> Work item
Everything in the listing below should be repeated exactly, apart from the pictures.

> Supplied data
********

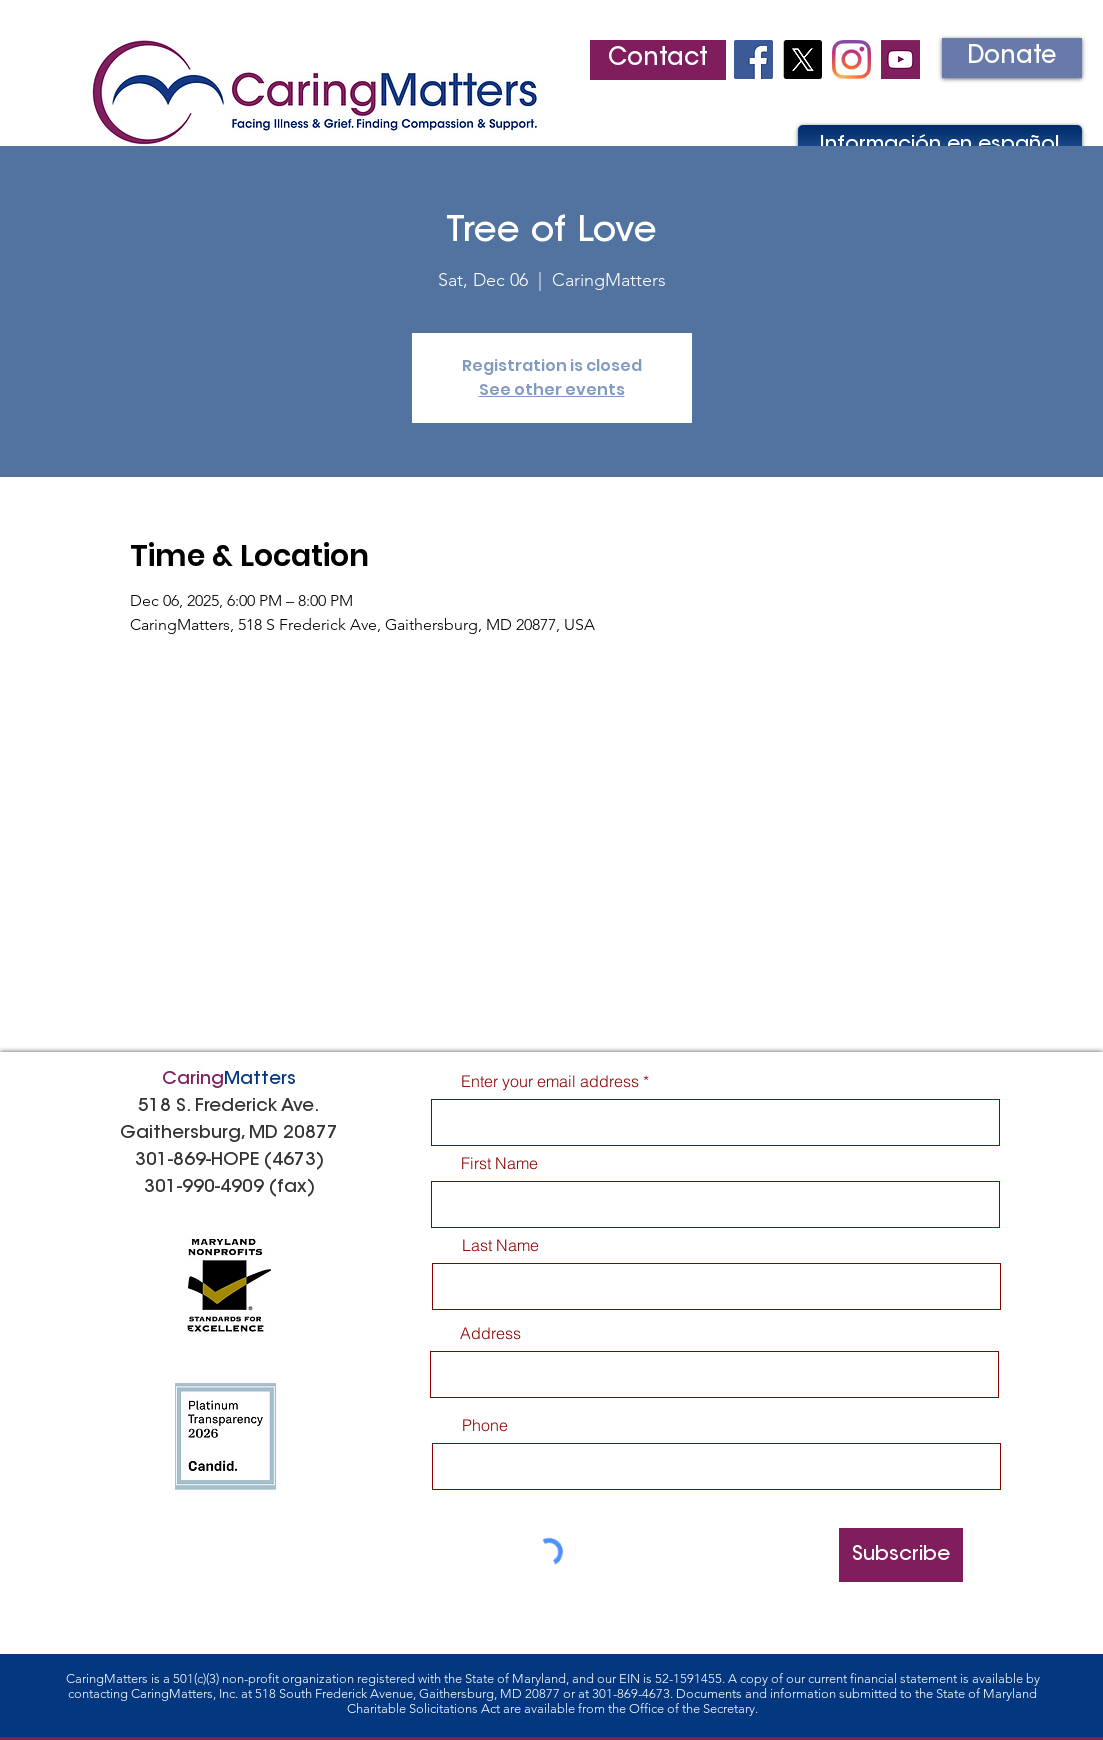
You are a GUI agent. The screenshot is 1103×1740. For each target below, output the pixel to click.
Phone (485, 1425)
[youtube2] (900, 59)
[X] (802, 59)
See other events (552, 389)
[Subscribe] (901, 1555)
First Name (499, 1163)
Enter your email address (550, 1081)
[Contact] (658, 60)
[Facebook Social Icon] (753, 59)
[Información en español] (940, 145)
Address (490, 1333)
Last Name (500, 1245)
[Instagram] (851, 59)
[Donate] (1012, 58)
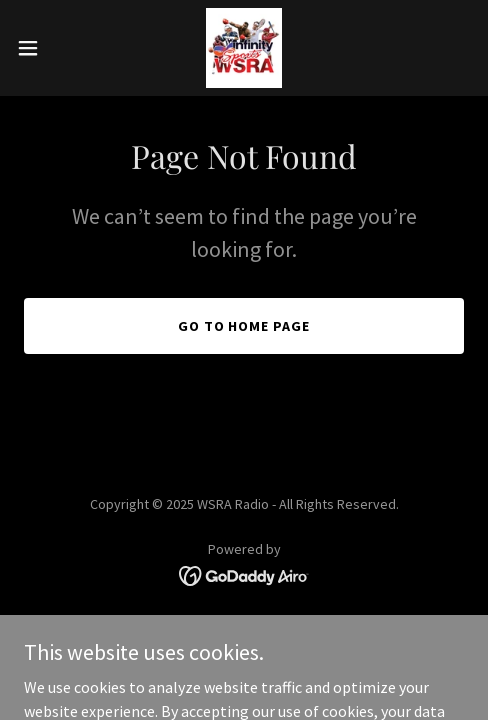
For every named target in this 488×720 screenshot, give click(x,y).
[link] (244, 48)
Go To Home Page (244, 326)
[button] (43, 48)
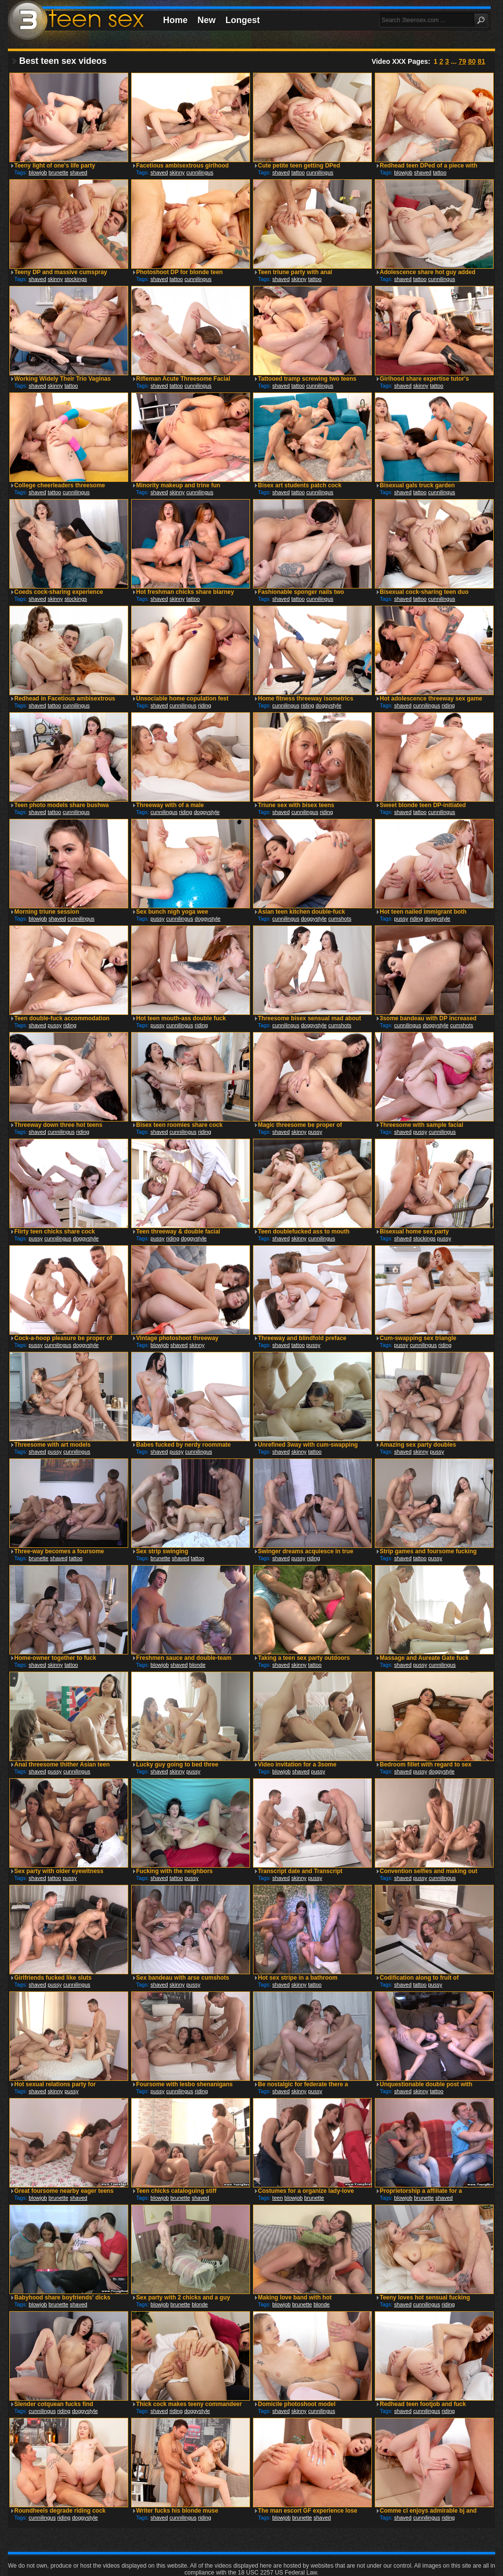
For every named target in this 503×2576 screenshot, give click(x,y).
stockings (75, 279)
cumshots (339, 919)
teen (277, 2198)
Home (175, 20)
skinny (177, 172)
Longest (242, 20)
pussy (157, 919)
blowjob (37, 172)
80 (472, 61)
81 (481, 61)
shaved (78, 172)
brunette (58, 172)
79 (462, 61)
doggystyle (328, 705)
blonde (197, 1665)
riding (204, 705)
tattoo (298, 172)
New (206, 20)
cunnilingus (199, 172)
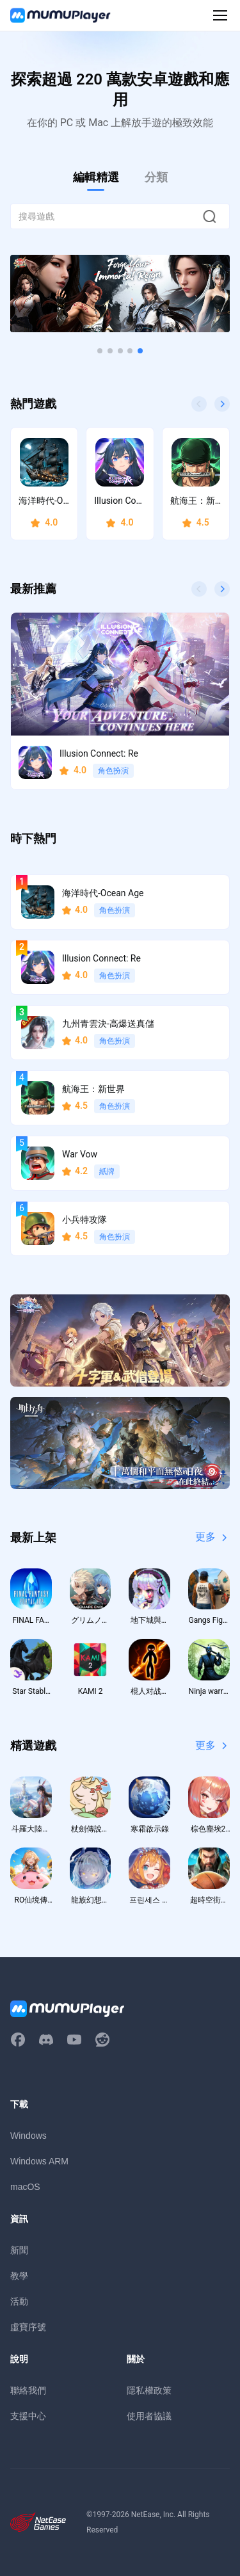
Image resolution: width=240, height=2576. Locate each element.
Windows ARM (39, 2161)
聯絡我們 (28, 2390)
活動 (19, 2301)
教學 (19, 2276)
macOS (25, 2187)
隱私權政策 (149, 2390)
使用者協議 (149, 2416)
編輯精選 (96, 177)
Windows (28, 2135)
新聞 (19, 2250)
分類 (156, 177)
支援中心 (28, 2416)
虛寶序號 (28, 2327)
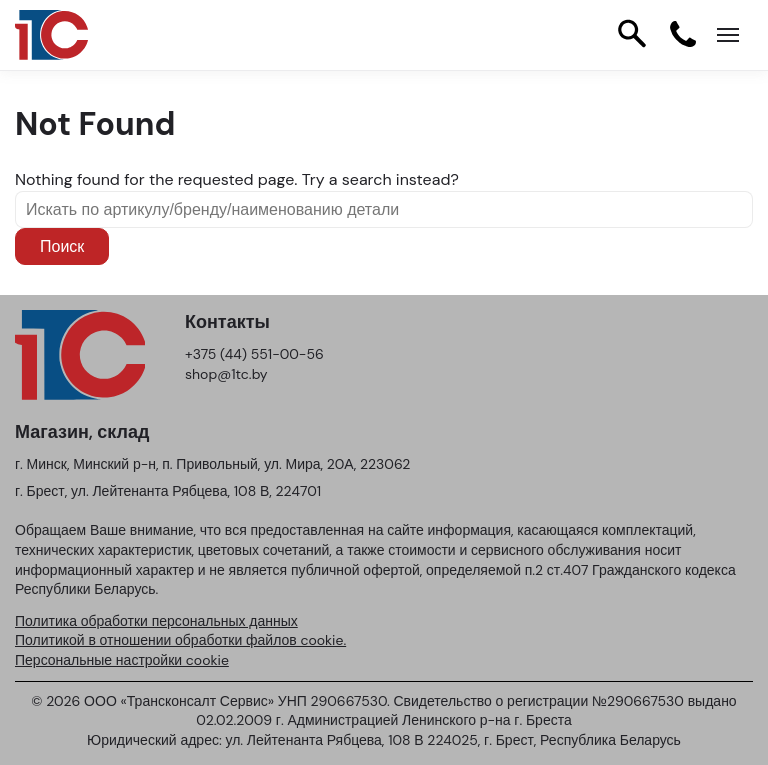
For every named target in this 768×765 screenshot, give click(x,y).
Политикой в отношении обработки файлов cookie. (180, 640)
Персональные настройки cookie (122, 660)
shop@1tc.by (226, 374)
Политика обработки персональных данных (156, 621)
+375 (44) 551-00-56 (254, 354)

********

> Solution to this problem
You are a GUI agent. The screenshot is 1103×1740. For each target below, output the pixel to click.
Phone (485, 1425)
[youtube2] (900, 59)
[X] (802, 59)
See other events (552, 389)
[Subscribe] (901, 1555)
First Name (499, 1163)
Enter your email address (550, 1081)
[Contact] (658, 60)
[Facebook Social Icon] (753, 59)
[Información en español] (940, 145)
Address (490, 1333)
Last Name (500, 1245)
[Instagram] (851, 59)
[Donate] (1012, 58)
For every named target in this 488×720 screenshot, give click(x,y).
[link] (244, 48)
Go To Home Page (244, 326)
[button] (43, 48)
For every named target in this 503×2576 screenshot, give click(x,y).
stockings (75, 279)
cumshots (339, 919)
teen (277, 2198)
Home (175, 20)
skinny (177, 172)
Longest (242, 20)
pussy (157, 919)
blowjob (37, 172)
80 (472, 61)
81 (481, 61)
shaved (78, 172)
brunette (58, 172)
79 (462, 61)
doggystyle (328, 705)
blonde (197, 1665)
riding (204, 705)
tattoo (298, 172)
New (206, 20)
cunnilingus (199, 172)
Image resolution: width=240, height=2576. Locate each element.
Windows ARM (39, 2161)
聯絡我們 (28, 2390)
活動 (19, 2301)
教學 (19, 2276)
macOS (25, 2187)
隱私權政策 (149, 2390)
使用者協議 (149, 2416)
編輯精選 (96, 177)
Windows (28, 2135)
新聞 (19, 2250)
分類 (156, 177)
支援中心 (28, 2416)
虛寶序號 (28, 2327)
For every named target in this 768×765 screenshot, give click(x,y).
Политикой в отношении обработки файлов cookie. (180, 640)
Персональные настройки cookie (122, 660)
shop@1tc.by (226, 374)
Политика обработки персональных данных (156, 621)
+375 (44) 551-00-56 (254, 354)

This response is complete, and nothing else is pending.